Don Byron continues to fascinate and puzzle jazz listeners with his refusal to be pigeonholed.
Even as he completes one project, he's working on the next one, which inevitably will be a departure from all of the CDs that precede it. Yet, each of Byron's CD's enlarge not only the body of his work, but also the fullness of his musical perspective.
Possessing interests in jazz, classical works, pop, klezmer, country/western, funk, theatrical repertoire, rap and Latin music, Byron's background is such that his curiosity about various forms can take any direction in future productions. While many jazz artists remain consistent and predictable, Byron naturally and without pretense investigates approaches that few other jazz musicians would attempt.
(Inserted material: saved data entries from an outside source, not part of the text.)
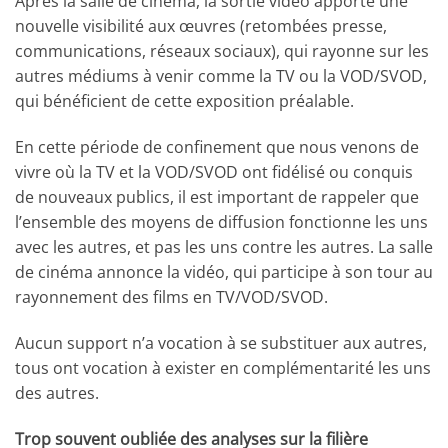
Après la salle de cinéma, la sortie vidéo apporte une
nouvelle visibilité aux œuvres (retombées presse,
communications, réseaux sociaux), qui rayonne sur les
autres médiums à venir comme la TV ou la VOD/SVOD,
qui bénéficient de cette exposition préalable.
En cette période de confinement que nous venons de
vivre où la TV et la VOD/SVOD ont fidélisé ou conquis
de nouveaux publics, il est important de rappeler que
l’ensemble des moyens de diffusion fonctionne les uns
avec les autres, et pas les uns contre les autres. La salle
de cinéma annonce la vidéo, qui participe à son tour au
rayonnement des films en TV/VOD/SVOD.
Aucun support n’a vocation à se substituer aux autres,
tous ont vocation à exister en complémentarité les uns
des autres.
Trop souvent oubliée des analyses sur la filière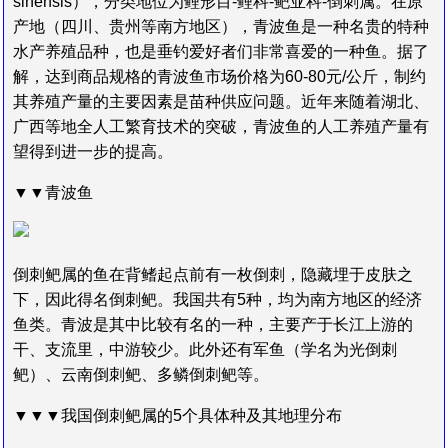
sinensis），分类地位为鲤形目-鲤科-鲃亚科-倒刺属。在原
产地（四川、贵州等南方地区），青波鱼是一种名贵的特种
水产养殖品种，也是垂钓爱好者们非常喜爱的一种鱼。据了
解，达到商品规格的青波鱼市场价格为60-80元/公斤，制约
其养殖产量的主要因素是苗种供应问题。近年来随着湖北、
广西等地全人工繁育技术的突破，青波鱼的人工养殖产量有
望得到进一步的提高。
▼▼青波鱼
倒刺鲃属的鱼在背鳍起点前有一枚倒刺，隐藏埋于皮肤之
下，因此得名倒刺鲃。我国共有5种，均为南方地区的经济
鱼类。青波是其中比较有名的一种，主要产于长江上游的
干、支流里，中游较少。此外还有军鱼（学名为光倒刺
鲃）、云南倒刺鲃、多鳞倒刺鲃等。
▼▼▼我国倒刺鲃属的5个具体种及其地理分布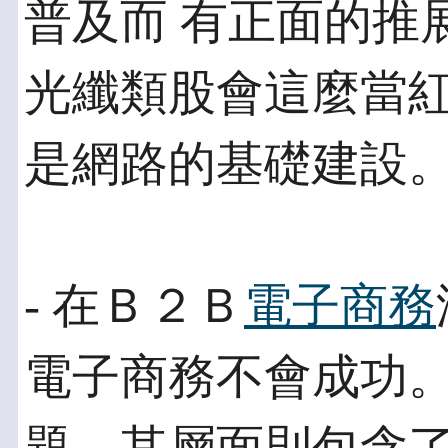
普及而 有正面的推
光纖類股會這麼當紅
是網路的基礎建設
- 在Ｂ２Ｂ
電子商務
電子商務不會成功。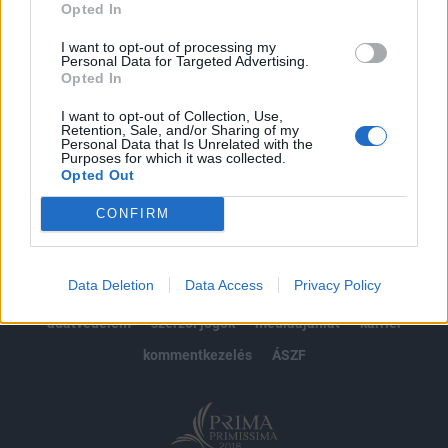
Opted In
Előfizetés
I want to opt-out of processing my
Personal Data for Targeted Advertising.
Opted In
MÁR ELŐFIZETŐNK VAGY?
BEJELENTKEZÉS
I want to opt-out of Collection, Use,
Retention, Sale, and/or Sharing of my
Personal Data that Is Unrelated with the
Purposes for which it was collected.
Opted Out
CONFIRM
© 2026 Portfolio
Data Deletion
Data Access
Privacy Policy
impresszum
jogi nyilatkozat
süti beállítások
adatvédelem
szerzői jogok
médiaajánlat
karrier
kommentkezelés
ÁSZF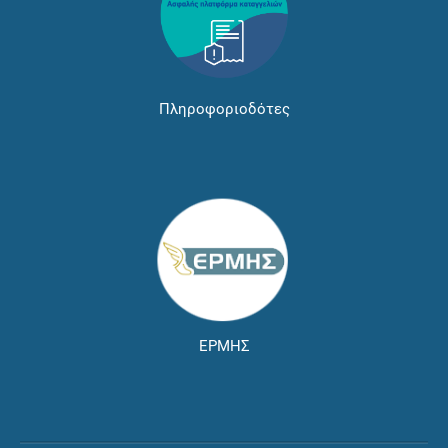
Πληροφοριοδότες
ΕΡΜΗΣ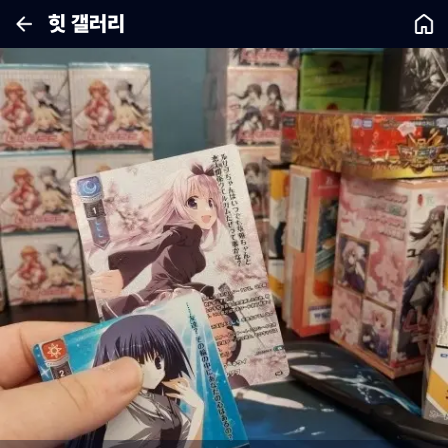
힛 갤러리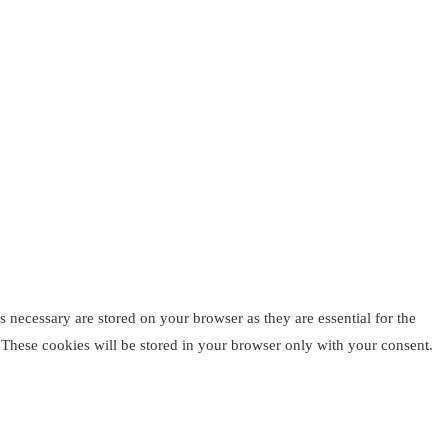
 necessary are stored on your browser as they are essential for the
. These cookies will be stored in your browser only with your consent.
Plus, Byron's dedication to the revival of the jazz clarinet remains admirable, extending the tradition through an original aesthetic, or perhaps a through an imaginative synthesis, that positions a clarinetist as the creative leader of advances in music, and indeed African-American culture.
Thus, no one except perhaps Byron' producer Hans Wendl knows where Byron will go next. This unpredictability leads to one inevitability: that Byron'CD's always will present a thematic concept, complete with detailed musical proof of his hypotheses.
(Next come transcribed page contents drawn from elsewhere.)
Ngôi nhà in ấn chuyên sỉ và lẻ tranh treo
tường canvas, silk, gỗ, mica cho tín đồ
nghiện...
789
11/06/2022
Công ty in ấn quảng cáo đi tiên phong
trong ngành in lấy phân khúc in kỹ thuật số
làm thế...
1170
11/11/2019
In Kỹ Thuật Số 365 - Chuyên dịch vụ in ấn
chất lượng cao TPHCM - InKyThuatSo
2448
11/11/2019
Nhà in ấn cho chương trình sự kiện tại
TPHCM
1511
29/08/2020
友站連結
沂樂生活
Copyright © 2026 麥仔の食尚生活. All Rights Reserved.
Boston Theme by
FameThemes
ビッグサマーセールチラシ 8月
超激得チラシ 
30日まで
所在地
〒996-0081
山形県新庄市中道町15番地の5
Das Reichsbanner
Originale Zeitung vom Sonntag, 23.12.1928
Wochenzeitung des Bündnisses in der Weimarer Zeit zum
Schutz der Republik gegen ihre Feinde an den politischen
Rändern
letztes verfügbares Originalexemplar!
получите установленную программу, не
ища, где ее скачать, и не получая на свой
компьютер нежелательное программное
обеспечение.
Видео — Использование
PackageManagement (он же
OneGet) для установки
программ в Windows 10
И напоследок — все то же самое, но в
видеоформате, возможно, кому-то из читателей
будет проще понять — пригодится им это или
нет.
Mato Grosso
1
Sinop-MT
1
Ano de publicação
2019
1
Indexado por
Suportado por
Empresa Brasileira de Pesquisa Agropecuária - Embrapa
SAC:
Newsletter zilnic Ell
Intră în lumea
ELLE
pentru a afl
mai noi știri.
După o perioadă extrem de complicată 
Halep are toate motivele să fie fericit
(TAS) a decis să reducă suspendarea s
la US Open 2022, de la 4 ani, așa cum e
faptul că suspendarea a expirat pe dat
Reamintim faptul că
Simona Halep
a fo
Byron recorded the music of Mickey Katz not because it would become the flavor of the month, but because he believes in the excellence of the klezmer music that had been overlooked. He brought together modern poetry and rap on Nu Blaxploitation
because it asserts a statement about African-American culture that mainstream culture didn't hearas did Tuskegee Experiments. Music For Six Musicians
threw out the common view of Afro-Caribbean music as consisting of a regular beat more akin to jazz and introduced the more authentic clavé that Byron heard in his Bronx boyhood neighborhood and in Boston where he played in Latin bands while attending Berklee. Romance With The Unseen
assumed an intellectual basis for the notion of "romance" and associated with it anger, longing and unity.
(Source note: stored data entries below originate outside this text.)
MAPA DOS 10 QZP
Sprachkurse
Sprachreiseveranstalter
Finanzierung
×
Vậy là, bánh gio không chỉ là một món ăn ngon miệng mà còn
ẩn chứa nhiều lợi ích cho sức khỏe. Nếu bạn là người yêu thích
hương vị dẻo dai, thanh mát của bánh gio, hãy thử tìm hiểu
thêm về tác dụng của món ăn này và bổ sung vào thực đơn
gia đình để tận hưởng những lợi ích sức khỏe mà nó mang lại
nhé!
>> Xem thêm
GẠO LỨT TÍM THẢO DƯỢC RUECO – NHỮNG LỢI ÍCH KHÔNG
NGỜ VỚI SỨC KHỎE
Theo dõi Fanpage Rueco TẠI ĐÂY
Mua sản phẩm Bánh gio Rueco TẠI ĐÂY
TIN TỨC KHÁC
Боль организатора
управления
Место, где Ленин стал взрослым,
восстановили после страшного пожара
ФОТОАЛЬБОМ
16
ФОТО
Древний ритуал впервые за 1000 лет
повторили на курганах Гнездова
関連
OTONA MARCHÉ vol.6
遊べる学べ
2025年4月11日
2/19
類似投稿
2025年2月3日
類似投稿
So where is Don Byron going with A Fine Line: Arias & Lieder?
Byron'contention this time is that, even though modern music has advanced to the point of non-singability, African-influenced musical concepts have tethered songs to the tradition of the more classical arias of opera and lieder of composers like Schumann. Once again, Byron has recorded a thematic album that posits an idea and then makes his point through example.
The listener, then, may be taken aback by the proximity of Bernstein's operatic aria of "Glitter And Be Gay" two tracks away from Roy Orbison's "It's Over." In fact, Byron'choice of singers (who have collaborated in the past with pianist Uri Caine as well) is apt. Patricia O'Callaghan seems to be a student not of genre, but of voice, as she exhibits chameleonic versatility by sounding like two distinctively different singers on her extroverted rendition of "Glitter And Be Gay" and then her soft and subtle performance of Stevie Wonder's "Creepin." Singer Mark Ledford proves to be just as versatile, wordlessly singing the melodic lines of Ornette Coleman's "Check Up" in unison with Byron and then lowering his voice an octave in a range closer to Byron's bass clarinet on "It's Over."
The one track involving Cassandra Wilson, Stephen Sondheim's "The Ladies Who Lunch," is notable for the fact that it leads the listener to realize the natural next step in her career: the Broadway theater. She is unexpectedly effective in presenting the story-telling nature of the tune, complete with narrative, rhetorical questions, humor and anecdotal descriptions.
So where does all of this leave Byron, the intellectual center of the album? Giving Henry Mancini due respect for his unparalleled talent for tunesmithing, Byron is reduced to playing above the background singers on "Soldier In The Rain" after introducing the melody. And how do you work a clarinet into the overwrought tune, "It's Over"?
Rather than taking center stage in the vocal numbers, Byron alternates the sung "arias und lieder" with compare-and-contrast clarineting of classical compositions like Puccini's "Nessun Dorma" or Chopin's "Larghetto." Byron has composed one minor-keyed étude, "Basquiat," that he performs in duo with Caine.
As usual, Don Byron is uncompromising, thought-provoking and controversial on A Fine Line: Arias & Lieder.
Some listeners, especially those who have followed Caine's just-as-challenging work, will endorse it. Some, with demands for consistency and most easily digestible musical consumption, will argue against it.
But once again, no one will be neutral about Don Byron's music.